Re: Ceph RGW performance guidelines

[Date Prev][Date Next][Thread Prev][Thread Next][Date Index][Thread Index]

 




> Hello Ceph Community!
> 
> I have the following very interesting problem, for which I found no clear
> guidelines upstream so I am hoping to get some input from the mailing list.
> I have a 6PB cluster in operation which is currently half full. The cluster
> has around 1K OSD, and the RGW data pool  has 4096 pgs (and pgp_num).

Even without specifics I can tell you that pg_num is waaaaaaaaaaaaaay too low.

Please send

`ceph -s`
`ceph osd tree | head -30`
`ceph osd df | head -10`
`ceph -v`

Also, tell us what media your index and bucket OSDs are on.

> The issue is as follows:
> Let's say that we have 10 million small objects (4MB) each.

In RGW terms, those are large objects.  Small objects would be 4KB.

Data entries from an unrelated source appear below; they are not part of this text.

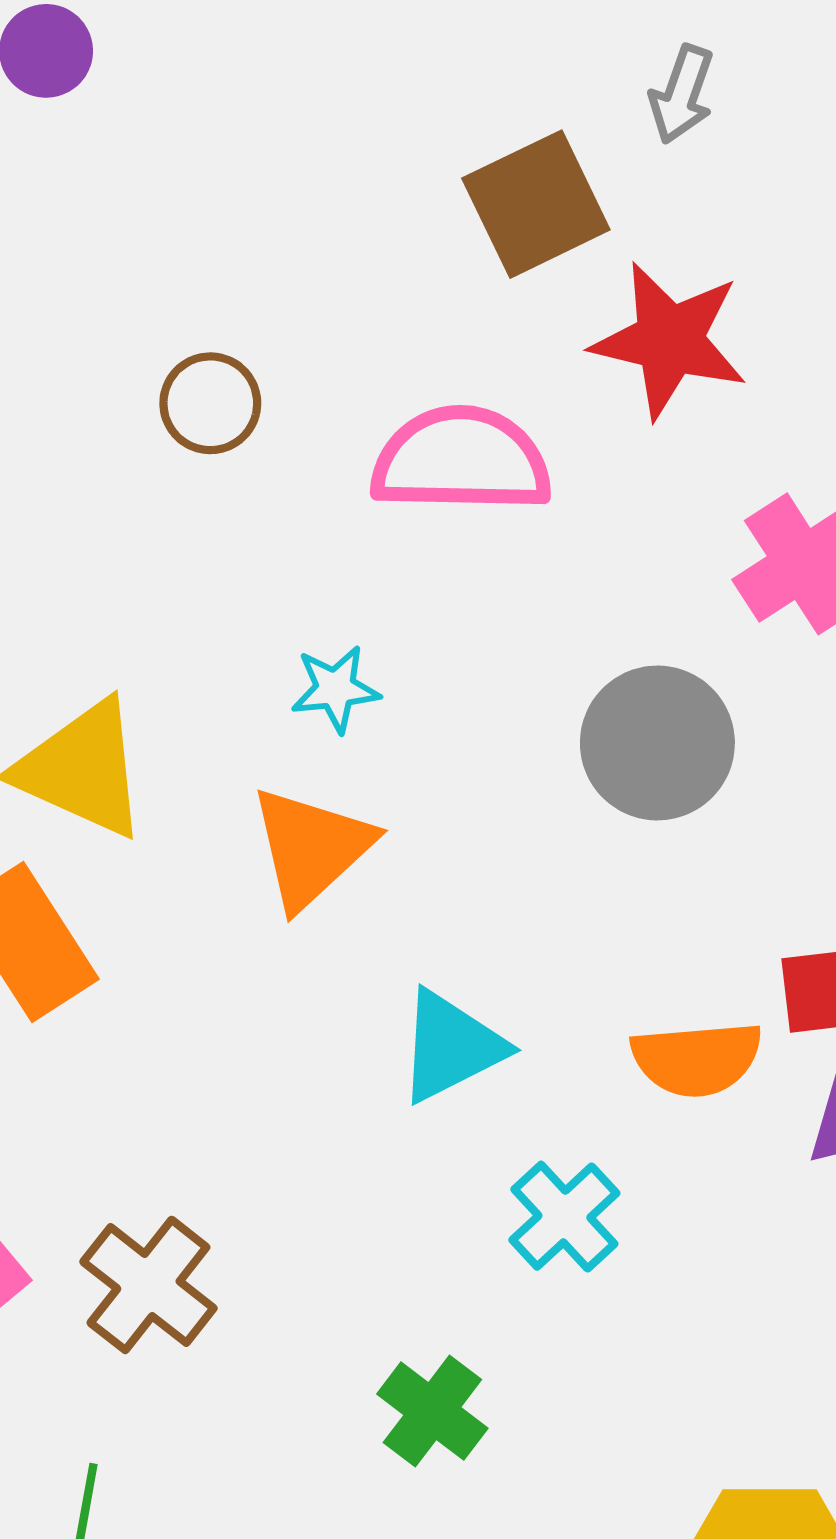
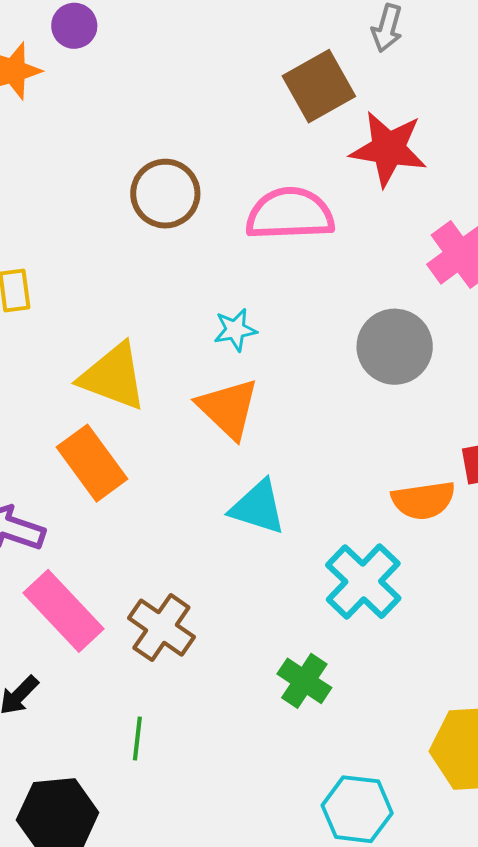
brown circle: (210, 403) -> (165, 194), size x1.4
orange triangle: (311, 848) -> (228, 408), turned -30
cyan triangle: (451, 1047) -> (258, 507), moved, turned 48
cyan cross: (564, 1217) -> (363, 582), size x1.4

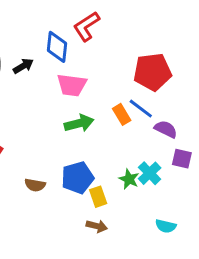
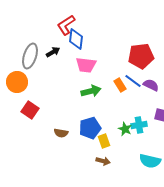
red L-shape: (86, 26) -> (66, 25), moved
purple semicircle: (166, 129) -> (151, 85), moved
cyan cross: (150, 173) -> (139, 125), turned 35
cyan semicircle: (166, 226) -> (150, 161), size x1.5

> 1)Is there a performance difference *when fetching* between storing all 10
> million objects in one bucket and storing 1 million in 10 buckets?

Larger buckets will generally be slower for some things, but if you’re on Reef, and your bucket wasn’t created on an older release, 10 million shouldn’t be too bad.  Listing larger buckets will always be increasingly slower.  

> There
> should be "some" because of the different number of pgs in use, in the 2
> scenarios but it is very hard to quantify.
> 
> 2) What if I have 100 million objects? Is there some theoretical limit /
> guideline on the number of objects that I should have in a bucket before I
> see performance drops?

At that point, you might consider indexless buckets, if your client/application can keep track of objects in its own DB.

With dynamic sharding (assuming you have it enabled), RGW defaults to 100,000 objects per shard and 1999 max shards, so I *think* that after 199M objects in a bucket it won’t auto-reshard.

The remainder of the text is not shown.